Early in these processes, control appeared as a central notion. As my work progressed in the studio, I wondered less about losing control and gaining control but rather more on the potential of shifting control, displacing control. While control dislocated, the same went for the notion of virtuosity. The virtuosic gesture moved away from the spectacularity of my human ability to perform control over the environment. Instead it re-localized as a virtuosic poetry of care and into vulner-able/affect-able (Daigle, 2018) relations to the environment; a transition from spectacularity to spectrality.
An upcoming stance of the project is entitled Vulnerability as Virtuosity. A group of researchers and artists from the Swedish Defence University, Stockholm School of Economics, Södertorn University, and Stockholm University of the Arts will engage in a dialogue to discuss how the notions of vulnerability are manifesting throughout disciplines. Through discursive and artistic practices, we will explore how rhetoric and narratives around the climate crisis and vulnerabilities may transform. The outcomes of this part of the process will be presented in June 2022 at the International Sustainable Development Research Society annual conference hosted among others by SKH, with the theme: “Sustainability and courage: culture, art and human rights”, in Stockholm, Sweden.
The ability to divert is the circus agency that I am preoccupied with here in this project.
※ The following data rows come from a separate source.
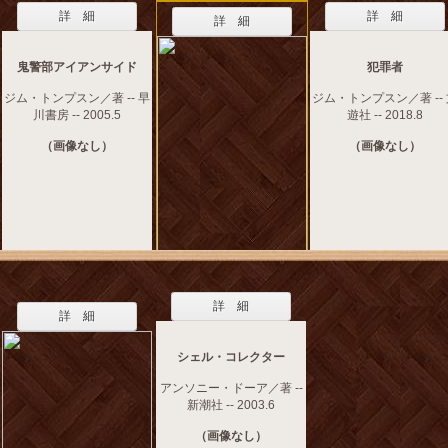
詳 細
詳 細
詳 細
鬼警部アイアンサイド
犯罪者
ジム・トンプスン／著 -- 早
ジム・トンプスン／著 --
川書房 -- 2005.5
遊社 -- 2018.8
（画像なし）
（画像なし）
詳 細
詳 細
シェル・コレクター
アンソニー・ドーア／著 --
新潮社 -- 2003.6
（画像なし）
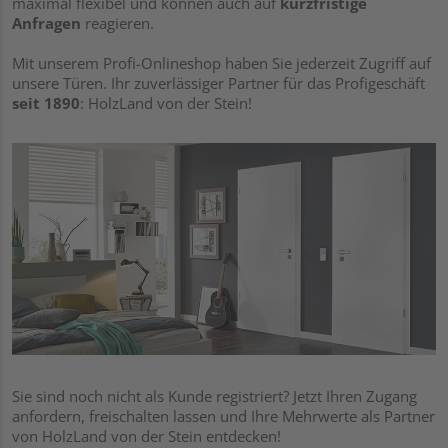
maximal flexibel und können auch auf
kurzfristige
Anfragen
reagieren.
Mit unserem Profi-Onlineshop haben Sie jederzeit Zugriff auf
unsere Türen. Ihr zuverlässiger Partner für das Profigeschäft
seit 1890
: HolzLand von der Stein!
Sie sind noch nicht als Kunde registriert? Jetzt Ihren Zugang
anfordern, freischalten lassen und Ihre Mehrwerte als Partner
von HolzLand von der Stein entdecken!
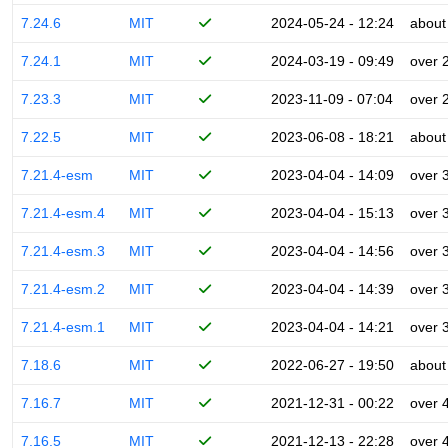
7.24.6
MIT
2024-05-24 - 12:24
about
7.24.1
MIT
2024-03-19 - 09:49
over 
7.23.3
MIT
2023-11-09 - 07:04
over 
7.22.5
MIT
2023-06-08 - 18:21
about
7.21.4-esm
MIT
2023-04-04 - 14:09
over 
7.21.4-esm.4
MIT
2023-04-04 - 15:13
over 
7.21.4-esm.3
MIT
2023-04-04 - 14:56
over 
7.21.4-esm.2
MIT
2023-04-04 - 14:39
over 
7.21.4-esm.1
MIT
2023-04-04 - 14:21
over 
7.18.6
MIT
2022-06-27 - 19:50
about
7.16.7
MIT
2021-12-31 - 00:22
over 
7.16.5
MIT
2021-12-13 - 22:28
over 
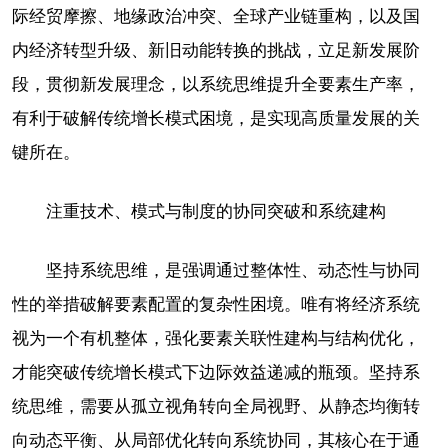
际经贸摩擦、地缘政治冲突、全球产业链重构，以及国
内经济转型升级、新旧动能转换的挑战，立足新发展阶
段，贯彻新发展理念，以系统思维提升全要素生产率，
有利于破解传统增长模式困境，是实现高质量发展的关
键所在。
注重技术、模式与制度的协同突破和系统建构
坚持系统思维，是强调通过整体性、动态性与协同
性的举措破解要素配置的复杂性困境。唯有将经济系统
视为一个有机整体，强化要素关联性建构与结构优化，
才能突破传统增长模式下边际效益递减的瓶颈。坚持系
统思维，需要从孤立视角转向全局视野、从静态均衡转
向动态平衡、从局部优化转向系统协同，其核心在于通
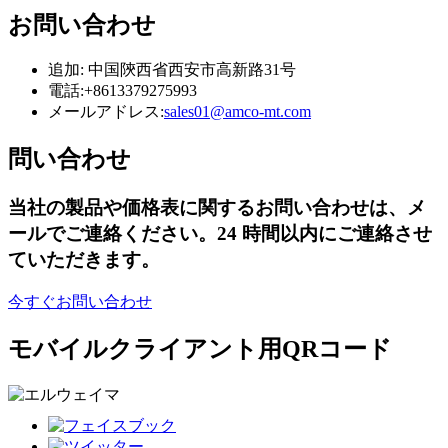
お問い合わせ
追加: 中国陝西省西安市高新路31号
電話:
+8613379275993
メールアドレス:
sales01@amco-mt.com
問い合わせ
当社の製品や価格表に関するお問い合わせは、メ
ールでご連絡ください。24 時間以内にご連絡させ
ていただきます。
今すぐお問い合わせ
モバイルクライアント用QRコード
My doctoral artistic project bounces from the idea that “…our task is to make trouble, to stir up potent responses to devastating events, as well as to settle troubled waters and rebuild quiet places.” (Harraway, 2016). We ought to develop abilities for meaningful responses and the emergence of ethical alternatives to human exceptionalism. Circus equates to divertissement, as in the ability to divert. The ability to divert is the circus agency that I am preoccupied with here in this project. In these troubled times, circus can serve as a diversion tool, not in the sense of taking away the attention from, but rather in engaging in the act of diverting the course of these troubling events.
In coming full circle, the last human on earth’s utopian gesture of faith is to sense the world through circus arts. The project’s outcomes are planned to be shared as practices of hope for the 21st century.
I wish to express my gratitude to the artists and collaborators that have participated in the project so far; Thank you! The list is long, your names and contributions will be mentioned in the documentation of the doctoral project.